### [REQUIRED WORK]
What is needed is an exact copy of all the entries below.

### [PROVIDED RECORDS]
===============
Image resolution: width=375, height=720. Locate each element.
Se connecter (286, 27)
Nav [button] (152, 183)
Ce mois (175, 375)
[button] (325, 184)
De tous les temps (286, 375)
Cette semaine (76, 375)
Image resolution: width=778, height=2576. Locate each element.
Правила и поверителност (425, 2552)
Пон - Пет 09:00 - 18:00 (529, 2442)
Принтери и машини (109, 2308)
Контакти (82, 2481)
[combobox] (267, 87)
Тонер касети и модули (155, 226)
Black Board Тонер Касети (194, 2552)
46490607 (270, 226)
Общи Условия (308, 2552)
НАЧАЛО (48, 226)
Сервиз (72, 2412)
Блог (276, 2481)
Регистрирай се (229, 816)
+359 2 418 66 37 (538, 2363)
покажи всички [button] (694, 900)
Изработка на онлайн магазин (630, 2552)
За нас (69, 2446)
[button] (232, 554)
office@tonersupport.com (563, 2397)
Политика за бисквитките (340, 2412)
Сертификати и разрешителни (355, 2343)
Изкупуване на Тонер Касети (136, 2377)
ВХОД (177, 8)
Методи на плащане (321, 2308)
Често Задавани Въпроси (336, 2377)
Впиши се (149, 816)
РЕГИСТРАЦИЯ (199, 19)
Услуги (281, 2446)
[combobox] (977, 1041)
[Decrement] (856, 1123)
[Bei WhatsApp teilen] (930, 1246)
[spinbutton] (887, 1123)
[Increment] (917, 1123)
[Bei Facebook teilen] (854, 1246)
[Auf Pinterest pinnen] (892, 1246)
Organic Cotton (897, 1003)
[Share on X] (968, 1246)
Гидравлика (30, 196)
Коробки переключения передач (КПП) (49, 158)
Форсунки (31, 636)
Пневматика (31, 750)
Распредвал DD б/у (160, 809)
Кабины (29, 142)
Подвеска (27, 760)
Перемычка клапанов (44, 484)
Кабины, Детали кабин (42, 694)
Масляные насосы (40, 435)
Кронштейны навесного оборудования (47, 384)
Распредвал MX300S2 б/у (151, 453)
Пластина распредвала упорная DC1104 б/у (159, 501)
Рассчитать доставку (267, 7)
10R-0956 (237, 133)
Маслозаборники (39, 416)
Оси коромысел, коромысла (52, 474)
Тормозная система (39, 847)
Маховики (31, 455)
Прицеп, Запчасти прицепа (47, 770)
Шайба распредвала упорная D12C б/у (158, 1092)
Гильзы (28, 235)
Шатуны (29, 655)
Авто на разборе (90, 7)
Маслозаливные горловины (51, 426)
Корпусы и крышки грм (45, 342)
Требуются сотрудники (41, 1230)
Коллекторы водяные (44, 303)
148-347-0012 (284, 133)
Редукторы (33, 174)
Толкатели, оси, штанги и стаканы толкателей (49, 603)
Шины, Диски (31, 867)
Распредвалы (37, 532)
===============
### [RESPONSE BOX]
Image resolution: width=375, height=720. Locate each element.
Se connecter (286, 27)
Nav [button] (152, 183)
Ce mois (175, 375)
[button] (325, 184)
De tous les temps (286, 375)
Cette semaine (76, 375)
Image resolution: width=778, height=2576. Locate each element.
Правила и поверителност (425, 2552)
Пон - Пет 09:00 - 18:00 (529, 2442)
Принтери и машини (109, 2308)
Контакти (82, 2481)
[combobox] (267, 87)
Тонер касети и модули (155, 226)
Black Board Тонер Касети (194, 2552)
46490607 (270, 226)
Общи Условия (308, 2552)
НАЧАЛО (48, 226)
Сервиз (72, 2412)
Блог (276, 2481)
Регистрирай се (229, 816)
+359 2 418 66 37 (538, 2363)
покажи всички [button] (694, 900)
Изработка на онлайн магазин (630, 2552)
За нас (69, 2446)
[button] (232, 554)
office@tonersupport.com (563, 2397)
Политика за бисквитките (340, 2412)
Сертификати и разрешителни (355, 2343)
Изкупуване на Тонер Касети (136, 2377)
ВХОД (177, 8)
Методи на плащане (321, 2308)
Често Задавани Въпроси (336, 2377)
Впиши се (149, 816)
РЕГИСТРАЦИЯ (199, 19)
Услуги (281, 2446)
[combobox] (977, 1041)
[Decrement] (856, 1123)
[Bei WhatsApp teilen] (930, 1246)
[spinbutton] (887, 1123)
[Increment] (917, 1123)
[Bei Facebook teilen] (854, 1246)
[Auf Pinterest pinnen] (892, 1246)
Organic Cotton (897, 1003)
[Share on X] (968, 1246)
Гидравлика (30, 196)
Коробки переключения передач (КПП) (49, 158)
Форсунки (31, 636)
Пневматика (31, 750)
Распредвал DD б/у (160, 809)
Кабины (29, 142)
Подвеска (27, 760)
Перемычка клапанов (44, 484)
Кабины, Детали кабин (42, 694)
Масляные насосы (40, 435)
Кронштейны навесного оборудования (47, 384)
Распредвал MX300S2 б/у (151, 453)
Пластина распредвала упорная DC1104 б/у (159, 501)
Рассчитать доставку (267, 7)
10R-0956 (237, 133)
Маслозаборники (39, 416)
Оси коромысел, коромысла (52, 474)
Тормозная система (39, 847)
Маховики (31, 455)
Прицеп, Запчасти прицепа (47, 770)
Шайба распредвала упорная D12C б/у (158, 1092)
Гильзы (28, 235)
Шатуны (29, 655)
Авто на разборе (90, 7)
Маслозаливные горловины (51, 426)
Корпусы и крышки грм (45, 342)
Требуются сотрудники (41, 1230)
Коллекторы водяные (44, 303)
148-347-0012 (284, 133)
Редукторы (33, 174)
Толкатели, оси, штанги и стаканы толкателей (49, 603)
Шины, Диски (31, 867)
Распредвалы (37, 532)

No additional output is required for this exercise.